**WORK ORDER**
From the records below, output exactly the lines running from the line containing "Контакти [menuitem] (1139, 175)" through the line containing "Issue 3 (601, 395)", and no others.

Collection entries:
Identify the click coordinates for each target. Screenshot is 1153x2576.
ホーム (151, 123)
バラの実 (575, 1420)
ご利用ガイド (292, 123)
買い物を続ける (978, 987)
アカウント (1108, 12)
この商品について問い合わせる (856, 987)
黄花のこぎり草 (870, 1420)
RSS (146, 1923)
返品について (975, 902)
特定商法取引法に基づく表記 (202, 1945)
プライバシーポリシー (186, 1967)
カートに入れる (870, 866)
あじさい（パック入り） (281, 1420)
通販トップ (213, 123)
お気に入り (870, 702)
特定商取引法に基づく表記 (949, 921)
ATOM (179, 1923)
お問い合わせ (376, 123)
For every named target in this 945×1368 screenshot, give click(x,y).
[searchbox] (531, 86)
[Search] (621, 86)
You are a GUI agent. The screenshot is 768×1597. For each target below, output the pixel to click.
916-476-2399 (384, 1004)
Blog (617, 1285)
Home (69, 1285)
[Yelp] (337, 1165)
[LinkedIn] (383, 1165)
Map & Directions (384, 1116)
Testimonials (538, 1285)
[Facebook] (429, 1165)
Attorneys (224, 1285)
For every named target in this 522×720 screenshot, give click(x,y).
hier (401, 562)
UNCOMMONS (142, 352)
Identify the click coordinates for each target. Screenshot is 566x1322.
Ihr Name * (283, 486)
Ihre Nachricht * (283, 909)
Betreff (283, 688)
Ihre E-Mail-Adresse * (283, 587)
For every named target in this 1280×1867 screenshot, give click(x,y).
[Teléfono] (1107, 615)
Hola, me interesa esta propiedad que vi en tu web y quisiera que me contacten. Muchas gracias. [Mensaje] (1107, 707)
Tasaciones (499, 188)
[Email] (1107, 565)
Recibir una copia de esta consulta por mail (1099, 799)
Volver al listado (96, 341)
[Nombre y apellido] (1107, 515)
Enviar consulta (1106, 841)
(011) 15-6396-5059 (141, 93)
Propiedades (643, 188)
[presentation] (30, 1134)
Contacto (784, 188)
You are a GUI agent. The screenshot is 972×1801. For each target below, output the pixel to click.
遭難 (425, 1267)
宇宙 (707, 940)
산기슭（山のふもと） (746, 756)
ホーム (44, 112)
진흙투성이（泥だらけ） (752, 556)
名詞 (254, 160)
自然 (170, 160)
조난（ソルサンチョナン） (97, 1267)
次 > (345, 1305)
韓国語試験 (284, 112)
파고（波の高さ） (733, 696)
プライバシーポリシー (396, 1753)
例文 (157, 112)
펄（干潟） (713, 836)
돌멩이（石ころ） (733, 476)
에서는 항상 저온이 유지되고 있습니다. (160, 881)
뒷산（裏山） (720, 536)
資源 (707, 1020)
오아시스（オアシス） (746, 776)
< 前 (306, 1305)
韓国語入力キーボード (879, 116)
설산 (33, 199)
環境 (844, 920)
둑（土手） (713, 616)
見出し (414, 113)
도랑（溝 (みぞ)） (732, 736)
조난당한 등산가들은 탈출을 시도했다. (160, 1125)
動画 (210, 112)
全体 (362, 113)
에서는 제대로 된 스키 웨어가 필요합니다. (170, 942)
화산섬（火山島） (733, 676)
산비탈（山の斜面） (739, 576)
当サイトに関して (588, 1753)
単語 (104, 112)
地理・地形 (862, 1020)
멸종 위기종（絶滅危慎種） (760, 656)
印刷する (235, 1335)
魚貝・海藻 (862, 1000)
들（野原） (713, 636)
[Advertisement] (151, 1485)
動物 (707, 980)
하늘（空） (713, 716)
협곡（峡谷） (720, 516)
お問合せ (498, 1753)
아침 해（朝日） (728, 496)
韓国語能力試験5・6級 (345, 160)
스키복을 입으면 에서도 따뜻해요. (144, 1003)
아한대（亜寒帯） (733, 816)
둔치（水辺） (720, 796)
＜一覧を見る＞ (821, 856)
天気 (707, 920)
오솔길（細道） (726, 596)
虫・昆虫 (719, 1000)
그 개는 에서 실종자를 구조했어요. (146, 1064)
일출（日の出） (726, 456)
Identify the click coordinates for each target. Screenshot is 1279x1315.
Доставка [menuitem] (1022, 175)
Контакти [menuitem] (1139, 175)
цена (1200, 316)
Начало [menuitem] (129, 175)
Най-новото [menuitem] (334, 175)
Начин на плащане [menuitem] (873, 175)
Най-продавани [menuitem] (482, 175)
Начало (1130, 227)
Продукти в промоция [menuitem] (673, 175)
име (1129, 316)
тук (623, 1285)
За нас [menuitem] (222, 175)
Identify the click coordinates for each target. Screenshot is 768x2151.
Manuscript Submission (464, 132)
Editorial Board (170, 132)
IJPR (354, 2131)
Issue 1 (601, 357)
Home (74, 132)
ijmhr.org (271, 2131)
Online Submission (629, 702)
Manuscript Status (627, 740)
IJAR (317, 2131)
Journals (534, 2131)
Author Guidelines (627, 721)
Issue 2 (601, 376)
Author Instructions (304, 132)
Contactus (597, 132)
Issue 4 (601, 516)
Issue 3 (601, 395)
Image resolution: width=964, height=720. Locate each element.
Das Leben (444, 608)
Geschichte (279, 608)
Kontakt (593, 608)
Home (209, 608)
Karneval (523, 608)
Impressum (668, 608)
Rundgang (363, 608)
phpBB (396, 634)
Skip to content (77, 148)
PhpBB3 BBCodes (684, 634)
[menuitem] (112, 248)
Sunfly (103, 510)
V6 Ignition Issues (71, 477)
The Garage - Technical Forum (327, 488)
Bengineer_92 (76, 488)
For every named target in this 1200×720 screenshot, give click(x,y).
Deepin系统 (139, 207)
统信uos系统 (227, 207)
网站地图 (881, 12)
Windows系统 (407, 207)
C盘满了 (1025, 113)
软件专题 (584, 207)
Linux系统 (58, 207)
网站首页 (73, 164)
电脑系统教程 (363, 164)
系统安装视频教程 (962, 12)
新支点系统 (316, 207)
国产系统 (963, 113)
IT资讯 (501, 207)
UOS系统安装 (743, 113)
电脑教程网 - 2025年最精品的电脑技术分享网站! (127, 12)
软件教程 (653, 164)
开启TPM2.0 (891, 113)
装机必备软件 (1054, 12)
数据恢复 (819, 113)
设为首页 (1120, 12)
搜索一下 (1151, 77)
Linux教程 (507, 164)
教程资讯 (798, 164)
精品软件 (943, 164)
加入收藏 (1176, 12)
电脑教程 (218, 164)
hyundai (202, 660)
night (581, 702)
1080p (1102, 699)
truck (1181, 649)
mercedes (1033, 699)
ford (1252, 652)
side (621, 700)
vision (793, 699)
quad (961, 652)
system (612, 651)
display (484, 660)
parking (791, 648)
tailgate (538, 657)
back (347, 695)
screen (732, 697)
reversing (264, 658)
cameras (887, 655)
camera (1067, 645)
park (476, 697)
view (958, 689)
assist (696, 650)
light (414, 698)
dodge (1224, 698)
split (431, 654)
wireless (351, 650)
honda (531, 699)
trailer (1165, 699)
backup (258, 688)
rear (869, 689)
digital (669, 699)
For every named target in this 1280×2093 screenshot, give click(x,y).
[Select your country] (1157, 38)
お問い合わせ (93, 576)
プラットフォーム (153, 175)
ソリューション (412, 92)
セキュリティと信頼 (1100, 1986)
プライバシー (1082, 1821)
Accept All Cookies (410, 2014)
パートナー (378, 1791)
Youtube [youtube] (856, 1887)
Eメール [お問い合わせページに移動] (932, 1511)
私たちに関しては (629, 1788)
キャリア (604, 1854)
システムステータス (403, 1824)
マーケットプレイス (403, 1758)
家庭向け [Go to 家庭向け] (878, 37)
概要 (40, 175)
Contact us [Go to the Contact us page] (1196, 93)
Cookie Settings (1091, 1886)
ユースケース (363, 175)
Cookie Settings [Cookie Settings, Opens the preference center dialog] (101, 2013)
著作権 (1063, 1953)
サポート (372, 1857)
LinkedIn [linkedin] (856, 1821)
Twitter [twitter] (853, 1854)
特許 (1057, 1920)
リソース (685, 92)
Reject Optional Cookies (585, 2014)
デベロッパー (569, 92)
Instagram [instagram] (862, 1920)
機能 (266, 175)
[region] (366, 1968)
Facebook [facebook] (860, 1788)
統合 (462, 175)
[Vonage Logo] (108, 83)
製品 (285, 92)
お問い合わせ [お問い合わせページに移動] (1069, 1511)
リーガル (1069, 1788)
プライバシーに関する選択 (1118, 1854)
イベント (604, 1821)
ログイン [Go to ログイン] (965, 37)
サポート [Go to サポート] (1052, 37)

**SOLUTION TO THIS PROBLEM**
Контакти [menuitem] (1139, 175)
цена (1200, 316)
Начало [menuitem] (129, 175)
Най-новото [menuitem] (334, 175)
Начин на плащане [menuitem] (873, 175)
Най-продавани [menuitem] (482, 175)
Начало (1130, 227)
Продукти в промоция [menuitem] (673, 175)
име (1129, 316)
тук (623, 1285)
За нас [menuitem] (222, 175)
Identify the click coordinates for each target. Screenshot is 768x2151.
Manuscript Submission (464, 132)
Editorial Board (170, 132)
IJPR (354, 2131)
Issue 1 (601, 357)
Home (74, 132)
ijmhr.org (271, 2131)
Online Submission (629, 702)
Manuscript Status (627, 740)
IJAR (317, 2131)
Journals (534, 2131)
Author Guidelines (627, 721)
Issue 2 (601, 376)
Author Instructions (304, 132)
Contactus (597, 132)
Issue 4 (601, 516)
Issue 3 (601, 395)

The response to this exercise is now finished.